フラメンコは、ぴょんぴょん跳ねるバレエとちがって大地に大地に向かう踊りですよね。いちどお話ししたあるダンサーは阿波踊りもできちゃう方でしたが、「腰の落とし方が似てるのよ」とおっしゃるのを聞いて、なるほどと思いました。生活や土着の祭事にかかわるような舞は、そういうものなのかも。
はあ、ごめんなさい、どこで終わりにしたらいいか分かりませんね笑。興味深くブログ拝読しています。「ゴクゴク」という感じです。あたまを柔らかくしながらしっかり勉強になります。
親戚とかって、包み隠さず思ったことをそのまま言うからつらいと同時に貴重な存在ですよね。笑
悪意もないし、あっはっはで笑って終われる雰囲気があって。本音と建て前と言いますけど、やはりこのバランスは、人とどの程度の関係かで全然変わってくるもので。
ただ、個人的には、【真・善・美】に関してだけは、僕は建前を言いたくないと思っていて、人の講演や舞台などを見に行ったときに何の感動もないと、「とても良かったよー」ってお世辞が言えないので、困ることがあります。そういうとき、たいてい沈黙してますが。笑
確かに、言われて気づきましたが、フラメンコは下につながる感じですね。ステップもどんどんと足を地球にたたきつけて、深く沈んでいく感じ。フワフワと空には向かいません。音自体も、地響きのようにその場を振動させ、その人自体も振動させる感じ。

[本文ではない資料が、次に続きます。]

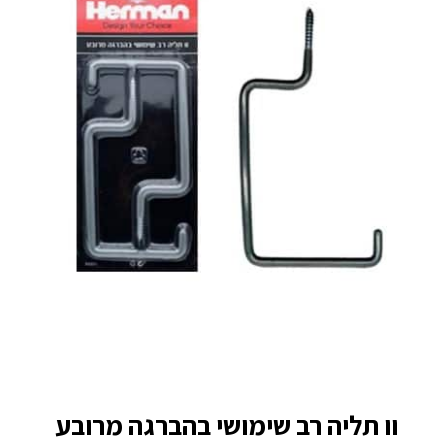
וו תליה רב שימושי בהברגה מרובע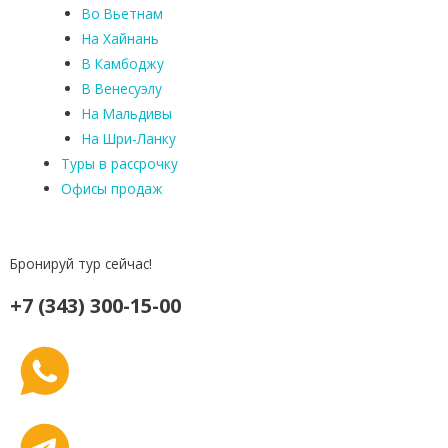
Во Вьетнам
На Хайнань
В Камбоджу
В Венесуэлу
На Мальдивы
На Шри-Ланку
Туры в рассрочку
Офисы продаж
Бронируй тур сейчас!
+7 (343) 300-15-00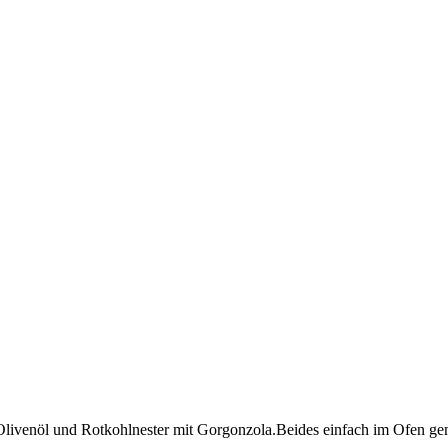
d Olivenöl und Rotkohlnester mit Gorgonzola.Beides einfach im Ofen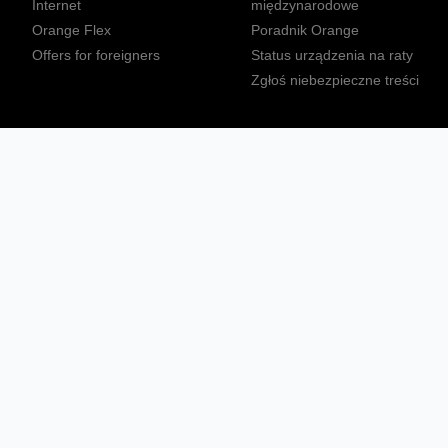
Internet
międzynarodowe
Orange Flex
Poradnik Orange
Offers for foreigners
Status urządzenia na raty
Zgłoś niebezpieczne treści
Sprawdź mapę zasięgu
Konta
Ważne komunikaty
Regulamin serwisu
Warunki zakupów
Nieruchomości Orange
Multibox
Odpowiedzialny biznes
Tłumacz języka migowego
Confort+
© 2026 Orange Polska S.A. Wszystkie prawa zastrzeżone.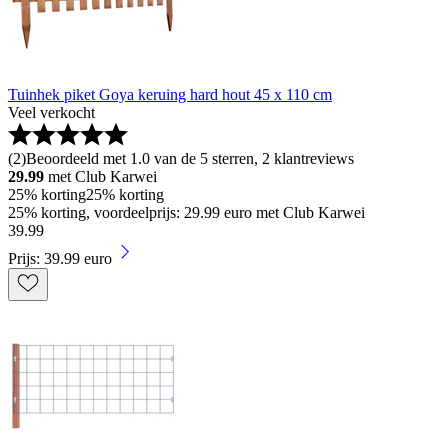
Tuinhek piket Goya keruing hard hout 45 x 110 cm
Veel verkocht
(
2
)
Beoordeeld met 1.0 van de 5 sterren, 2 klantreviews
29.99
met Club Karwei
25% korting
25% korting
25% korting, voordeelprijs: 29.99 euro met Club Karwei
39
.
99
Prijs: 39.99 euro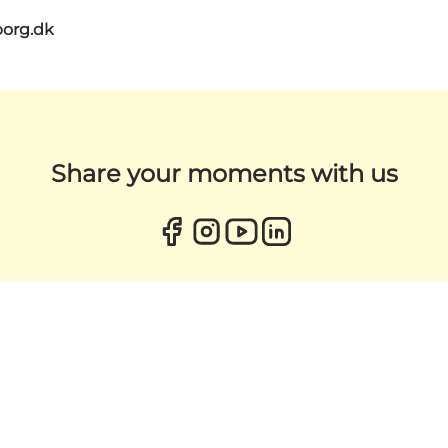
org.dk
Share your moments with us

「土地と切れていない」ということが大事なのかもと思いました。悪く言えばローカルで局地的なものになりうるのでしょうが、よく言えばその土地の記憶や時間と結びついているので、切れていないだけに、その土地に住んでいる人を「つなげる」効果がある気がします(これはつい最近ブログに書いたトピック)。
フラメンコは、何か日本の土地と切れていないつながっている実感を感じさせてくれるのかもしれませんね。しかも、あの踊りは流浪のジプシーなどが踊っていたもので、その根底にはつよい「かなしみ」が流れているような、そんな溢れんばかりの感情を受け取るのです。
なんか、フラメンコ論になってきました。笑
最近は生フラメンコを見てないから、みたいなー。新宿の伊勢丹会館6階のエル フラメンコとかで、ご飯食べながらフラメンコ見れるのをやってるんですよね(学生のときは値段高めだと感じてましたけど)。昔自分も踊ってた時はよく見に行ってました。
フラメンコの踊りの体の動かし方は、今やっているフリークライミングにもなんとなく応用が効いてるような気もしてます。